— WORK REQUEST —
Skip every image and restate the data word for word.
↓↓↓
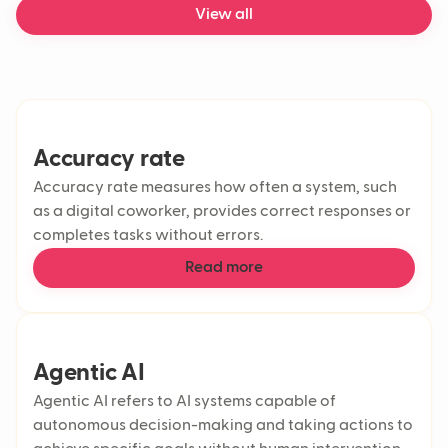
View all
Accuracy rate
Accuracy rate measures how often a system, such
as a digital coworker, provides correct responses or
completes tasks without errors.
Read more
Agentic AI
Agentic AI refers to AI systems capable of
autonomous decision-making and taking actions to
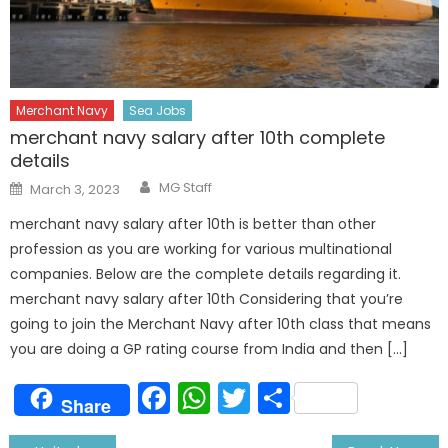
Merchant Navy
Sea Jobs
merchant navy salary after 10th complete
details
Author
Posted
MG Staff
March 3, 2023
on
merchant navy salary after 10th is better than other
profession as you are working for various multinational
companies. Below are the complete details regarding it.
merchant navy salary after 10th Considering that you’re
going to join the Merchant Navy after 10th class that means
you are doing a GP rating course from India and then […]
Facebook
WhatsApp
Twitter
Share
Share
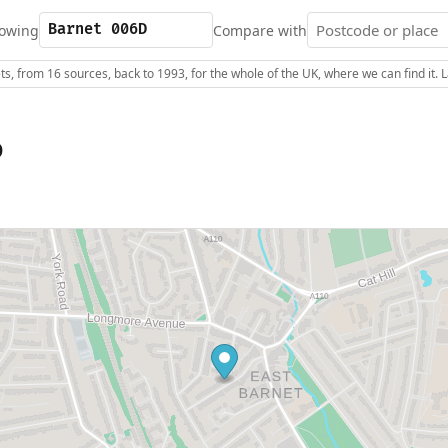
owing
Compare with
s, from 16 sources, back to 1993, for the whole of the UK, where we can find it.
D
↑↑↑
— ANSWER TO THIS PROBLEM —
View all
Accuracy rate
Accuracy rate measures how often a system, such
as a digital coworker, provides correct responses or
completes tasks without errors.
Read more
Agentic AI
Agentic AI refers to AI systems capable of
autonomous decision-making and taking actions to
Merchant Navy
Sea Jobs
merchant navy salary after 10th complete
details
Author
Posted
MG Staff
March 3, 2023
on
merchant navy salary after 10th is better than other
profession as you are working for various multinational
companies. Below are the complete details regarding it.
merchant navy salary after 10th Considering that you’re
going to join the Merchant Navy after 10th class that means
you are doing a GP rating course from India and then […]
Facebook
WhatsApp
Twitter
Share
Share
owing
Compare with
s, from 16 sources, back to 1993, for the whole of the UK, where we can find it.
D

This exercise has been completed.